Page-level text extractions:
= = = = =

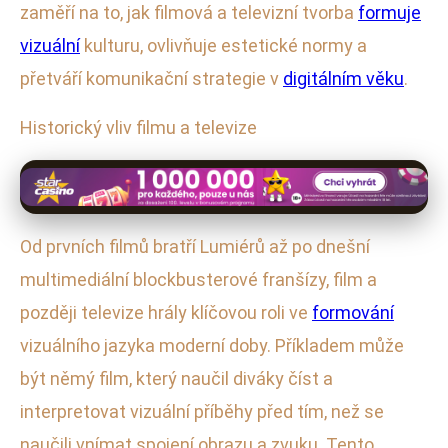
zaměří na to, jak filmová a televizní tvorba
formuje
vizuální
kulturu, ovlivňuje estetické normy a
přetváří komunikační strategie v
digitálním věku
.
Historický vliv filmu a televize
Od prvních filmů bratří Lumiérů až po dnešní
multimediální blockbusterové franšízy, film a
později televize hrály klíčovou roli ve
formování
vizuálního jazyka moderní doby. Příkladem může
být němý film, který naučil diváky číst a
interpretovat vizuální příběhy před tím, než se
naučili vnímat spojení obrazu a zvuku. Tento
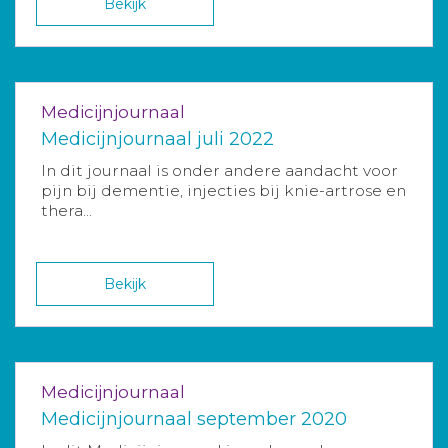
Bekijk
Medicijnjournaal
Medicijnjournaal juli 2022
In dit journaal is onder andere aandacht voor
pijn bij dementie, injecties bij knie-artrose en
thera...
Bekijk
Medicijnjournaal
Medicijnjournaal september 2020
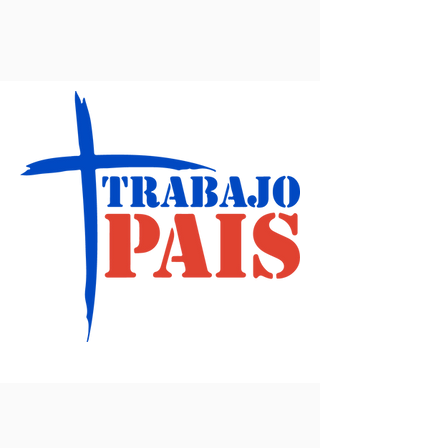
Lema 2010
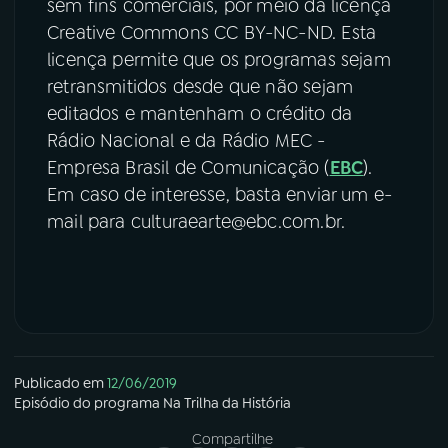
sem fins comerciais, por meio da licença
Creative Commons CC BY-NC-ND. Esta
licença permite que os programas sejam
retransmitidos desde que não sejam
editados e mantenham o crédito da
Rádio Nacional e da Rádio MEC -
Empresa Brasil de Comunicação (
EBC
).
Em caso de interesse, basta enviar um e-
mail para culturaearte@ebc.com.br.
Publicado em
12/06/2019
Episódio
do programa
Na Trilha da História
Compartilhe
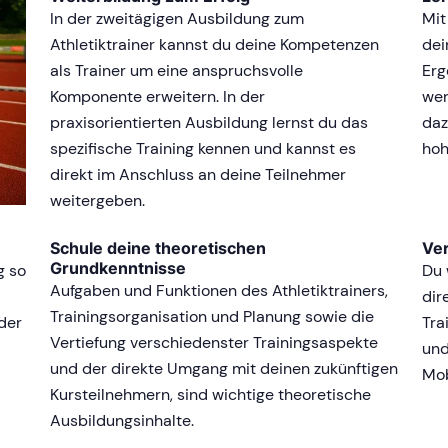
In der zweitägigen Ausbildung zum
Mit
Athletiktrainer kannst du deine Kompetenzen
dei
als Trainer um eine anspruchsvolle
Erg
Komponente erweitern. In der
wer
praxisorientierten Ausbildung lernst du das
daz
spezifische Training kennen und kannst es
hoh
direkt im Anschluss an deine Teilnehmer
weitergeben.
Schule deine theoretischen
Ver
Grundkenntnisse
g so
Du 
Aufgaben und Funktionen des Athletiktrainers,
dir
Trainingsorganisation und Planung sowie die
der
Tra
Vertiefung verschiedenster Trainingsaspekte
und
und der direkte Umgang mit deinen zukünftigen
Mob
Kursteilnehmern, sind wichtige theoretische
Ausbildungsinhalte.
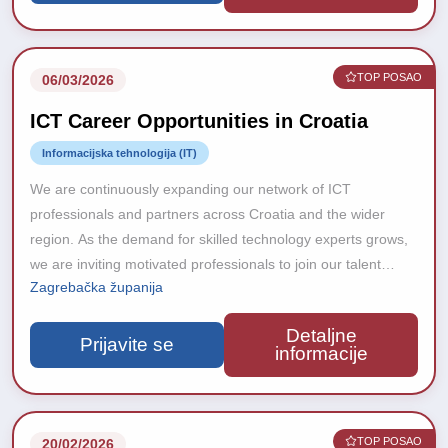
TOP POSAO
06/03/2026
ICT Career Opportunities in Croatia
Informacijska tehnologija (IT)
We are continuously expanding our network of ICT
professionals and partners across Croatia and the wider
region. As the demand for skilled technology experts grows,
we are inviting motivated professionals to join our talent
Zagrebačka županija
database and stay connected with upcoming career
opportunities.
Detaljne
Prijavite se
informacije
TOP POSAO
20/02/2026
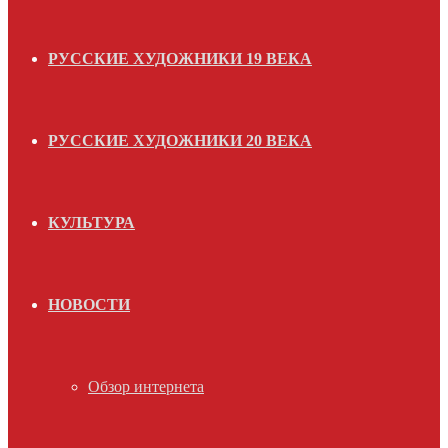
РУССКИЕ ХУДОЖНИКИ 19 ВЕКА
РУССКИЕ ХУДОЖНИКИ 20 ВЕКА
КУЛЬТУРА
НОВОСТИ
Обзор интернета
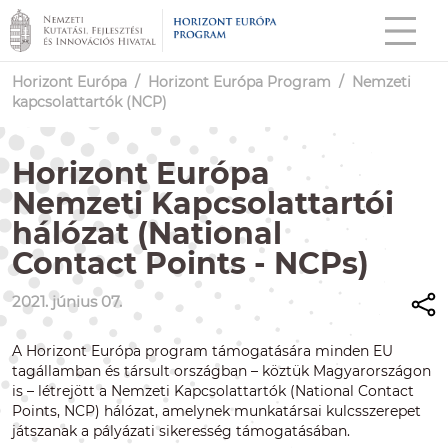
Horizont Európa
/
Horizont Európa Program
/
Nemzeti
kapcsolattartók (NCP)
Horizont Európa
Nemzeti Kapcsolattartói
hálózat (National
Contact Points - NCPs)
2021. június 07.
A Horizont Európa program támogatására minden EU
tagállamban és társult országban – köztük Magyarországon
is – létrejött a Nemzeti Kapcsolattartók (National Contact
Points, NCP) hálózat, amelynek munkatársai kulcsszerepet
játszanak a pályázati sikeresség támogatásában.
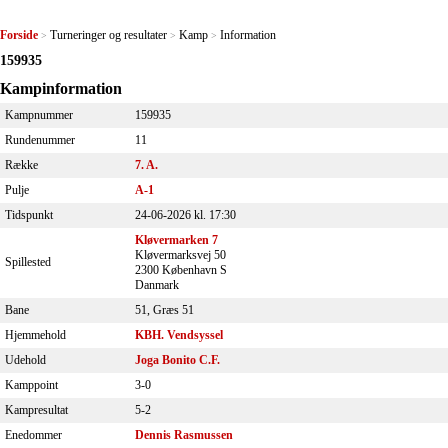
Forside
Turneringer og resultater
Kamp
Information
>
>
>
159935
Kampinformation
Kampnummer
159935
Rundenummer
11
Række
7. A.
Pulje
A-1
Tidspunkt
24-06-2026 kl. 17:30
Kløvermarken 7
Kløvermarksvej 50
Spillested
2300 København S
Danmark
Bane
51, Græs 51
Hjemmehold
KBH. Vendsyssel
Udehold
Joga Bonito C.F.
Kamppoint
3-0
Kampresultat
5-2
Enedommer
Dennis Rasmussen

= = = = =

# TASK GOAL
Only the records themselves, retyped exactly, belong in the answer; please leave all images behind.

# ANSWER TO THE EXERCISE
zaměří na to, jak filmová a televizní tvorba
formuje
vizuální
kulturu, ovlivňuje estetické normy a
přetváří komunikační strategie v
digitálním věku
.
Historický vliv filmu a televize
Od prvních filmů bratří Lumiérů až po dnešní
multimediální blockbusterové franšízy, film a
později televize hrály klíčovou roli ve
formování
vizuálního jazyka moderní doby. Příkladem může
být němý film, který naučil diváky číst a
interpretovat vizuální příběhy před tím, než se
naučili vnímat spojení obrazu a zvuku. Tento
Bekijk
Medicijnjournaal
Medicijnjournaal juli 2022
In dit journaal is onder andere aandacht voor
pijn bij dementie, injecties bij knie-artrose en
thera...
Bekijk
Medicijnjournaal
Medicijnjournaal september 2020
Lema 2010
sem fins comerciais, por meio da licença
Creative Commons CC BY-NC-ND. Esta
licença permite que os programas sejam
retransmitidos desde que não sejam
editados e mantenham o crédito da
Rádio Nacional e da Rádio MEC -
Empresa Brasil de Comunicação (
EBC
).
Em caso de interesse, basta enviar um e-
mail para culturaearte@ebc.com.br.
Publicado em
12/06/2019
Episódio
do programa
Na Trilha da História
Compartilhe
In der zweitägigen Ausbildung zum
Mit
Athletiktrainer kannst du deine Kompetenzen
dei
als Trainer um eine anspruchsvolle
Erg
Komponente erweitern. In der
wer
praxisorientierten Ausbildung lernst du das
daz
spezifische Training kennen und kannst es
hoh
direkt im Anschluss an deine Teilnehmer
weitergeben.
Schule deine theoretischen
Ver
Grundkenntnisse
g so
Du 
Aufgaben und Funktionen des Athletiktrainers,
dir
Trainingsorganisation und Planung sowie die
der
Tra
Vertiefung verschiedenster Trainingsaspekte
und
und der direkte Umgang mit deinen zukünftigen
Mob
Kursteilnehmern, sind wichtige theoretische
Ausbildungsinhalte.
TOP POSAO
06/03/2026
ICT Career Opportunities in Croatia
Informacijska tehnologija (IT)
We are continuously expanding our network of ICT
professionals and partners across Croatia and the wider
region. As the demand for skilled technology experts grows,
we are inviting motivated professionals to join our talent
Zagrebačka županija
database and stay connected with upcoming career
opportunities.
Detaljne
Prijavite se
informacije
TOP POSAO
20/02/2026
РУССКИЕ ХУДОЖНИКИ 19 ВЕКА
РУССКИЕ ХУДОЖНИКИ 20 ВЕКА
КУЛЬТУРА
НОВОСТИ
Обзор интернета
Horizont Európa
/
Horizont Európa Program
/
Nemzeti
kapcsolattartók (NCP)
Horizont Európa
Nemzeti Kapcsolattartói
hálózat (National
Contact Points - NCPs)
2021. június 07.
A Horizont Európa program támogatására minden EU
tagállamban és társult országban – köztük Magyarországon
is – létrejött a Nemzeti Kapcsolattartók (National Contact
Points, NCP) hálózat, amelynek munkatársai kulcsszerepet
játszanak a pályázati sikeresség támogatásában.
Forside
Turneringer og resultater
Kamp
Information
>
>
>
159935
Kampinformation
Kampnummer
159935
Rundenummer
11
Række
7. A.
Pulje
A-1
Tidspunkt
24-06-2026 kl. 17:30
Kløvermarken 7
Kløvermarksvej 50
Spillested
2300 København S
Danmark
Bane
51, Græs 51
Hjemmehold
KBH. Vendsyssel
Udehold
Joga Bonito C.F.
Kamppoint
3-0
Kampresultat
5-2
Enedommer
Dennis Rasmussen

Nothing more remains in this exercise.